*** Provided data ***
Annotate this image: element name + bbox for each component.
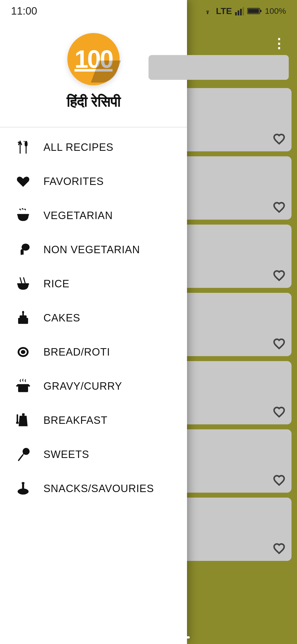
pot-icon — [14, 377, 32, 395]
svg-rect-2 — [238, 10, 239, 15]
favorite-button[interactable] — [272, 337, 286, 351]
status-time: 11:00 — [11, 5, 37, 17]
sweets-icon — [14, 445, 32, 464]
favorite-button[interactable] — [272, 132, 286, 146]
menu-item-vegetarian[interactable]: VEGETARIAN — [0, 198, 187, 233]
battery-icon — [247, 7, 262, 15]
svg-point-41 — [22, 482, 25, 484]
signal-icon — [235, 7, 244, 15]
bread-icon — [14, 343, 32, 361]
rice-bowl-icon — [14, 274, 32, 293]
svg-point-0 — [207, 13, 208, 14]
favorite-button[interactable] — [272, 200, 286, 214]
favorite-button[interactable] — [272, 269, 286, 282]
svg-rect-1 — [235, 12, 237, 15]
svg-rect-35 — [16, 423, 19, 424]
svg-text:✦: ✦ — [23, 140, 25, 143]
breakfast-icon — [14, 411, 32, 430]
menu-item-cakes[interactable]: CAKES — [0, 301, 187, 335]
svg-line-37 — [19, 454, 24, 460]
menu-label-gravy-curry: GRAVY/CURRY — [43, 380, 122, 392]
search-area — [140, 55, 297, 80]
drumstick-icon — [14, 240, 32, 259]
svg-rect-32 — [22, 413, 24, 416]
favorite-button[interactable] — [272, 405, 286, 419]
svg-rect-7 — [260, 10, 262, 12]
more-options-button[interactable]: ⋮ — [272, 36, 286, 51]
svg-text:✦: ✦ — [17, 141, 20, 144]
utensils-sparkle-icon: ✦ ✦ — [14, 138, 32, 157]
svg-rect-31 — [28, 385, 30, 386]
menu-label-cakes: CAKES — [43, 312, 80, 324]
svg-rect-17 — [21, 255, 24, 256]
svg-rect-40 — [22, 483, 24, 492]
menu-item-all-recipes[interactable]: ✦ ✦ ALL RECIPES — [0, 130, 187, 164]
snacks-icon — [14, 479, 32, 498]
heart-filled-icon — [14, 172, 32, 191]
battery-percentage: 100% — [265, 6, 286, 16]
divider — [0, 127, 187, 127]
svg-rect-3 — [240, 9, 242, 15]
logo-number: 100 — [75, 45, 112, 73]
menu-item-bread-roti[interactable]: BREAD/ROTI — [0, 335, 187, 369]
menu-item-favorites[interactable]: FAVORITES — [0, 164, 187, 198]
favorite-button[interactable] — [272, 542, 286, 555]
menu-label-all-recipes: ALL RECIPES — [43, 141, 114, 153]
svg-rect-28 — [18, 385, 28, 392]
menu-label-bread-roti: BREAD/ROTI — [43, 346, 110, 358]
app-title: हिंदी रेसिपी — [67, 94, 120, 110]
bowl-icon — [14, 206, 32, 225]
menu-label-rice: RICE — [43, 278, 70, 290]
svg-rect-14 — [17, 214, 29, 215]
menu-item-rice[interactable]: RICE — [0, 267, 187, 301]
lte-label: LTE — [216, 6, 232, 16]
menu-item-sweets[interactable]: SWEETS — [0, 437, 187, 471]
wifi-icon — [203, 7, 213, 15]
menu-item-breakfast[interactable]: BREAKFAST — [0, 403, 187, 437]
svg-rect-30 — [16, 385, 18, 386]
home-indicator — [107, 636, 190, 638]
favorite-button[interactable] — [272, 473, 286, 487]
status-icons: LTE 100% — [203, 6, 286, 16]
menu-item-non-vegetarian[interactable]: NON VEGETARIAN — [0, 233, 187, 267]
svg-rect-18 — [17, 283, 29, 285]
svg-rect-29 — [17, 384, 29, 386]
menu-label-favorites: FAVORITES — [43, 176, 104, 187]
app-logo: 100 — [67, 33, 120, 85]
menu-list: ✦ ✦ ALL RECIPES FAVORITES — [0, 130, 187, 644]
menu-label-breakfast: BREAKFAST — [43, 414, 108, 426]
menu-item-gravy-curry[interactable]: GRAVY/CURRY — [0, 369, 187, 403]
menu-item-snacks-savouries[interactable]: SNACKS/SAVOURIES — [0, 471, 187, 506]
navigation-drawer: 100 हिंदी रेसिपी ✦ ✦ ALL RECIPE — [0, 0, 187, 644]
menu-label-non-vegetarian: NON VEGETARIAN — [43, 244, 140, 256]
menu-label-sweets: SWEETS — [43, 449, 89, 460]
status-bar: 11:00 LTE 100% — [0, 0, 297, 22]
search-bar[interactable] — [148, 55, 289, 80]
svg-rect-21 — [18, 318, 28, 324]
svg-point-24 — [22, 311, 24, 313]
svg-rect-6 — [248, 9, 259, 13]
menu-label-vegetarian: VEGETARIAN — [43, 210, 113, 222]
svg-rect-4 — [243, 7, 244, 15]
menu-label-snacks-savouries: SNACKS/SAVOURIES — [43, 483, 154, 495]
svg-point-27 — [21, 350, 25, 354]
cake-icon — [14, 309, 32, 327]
*** End of Provided data ***
• _What is being asked_:
Your reply should consist solely of the number of lines above that contain the word "text".

• _Task output_:
2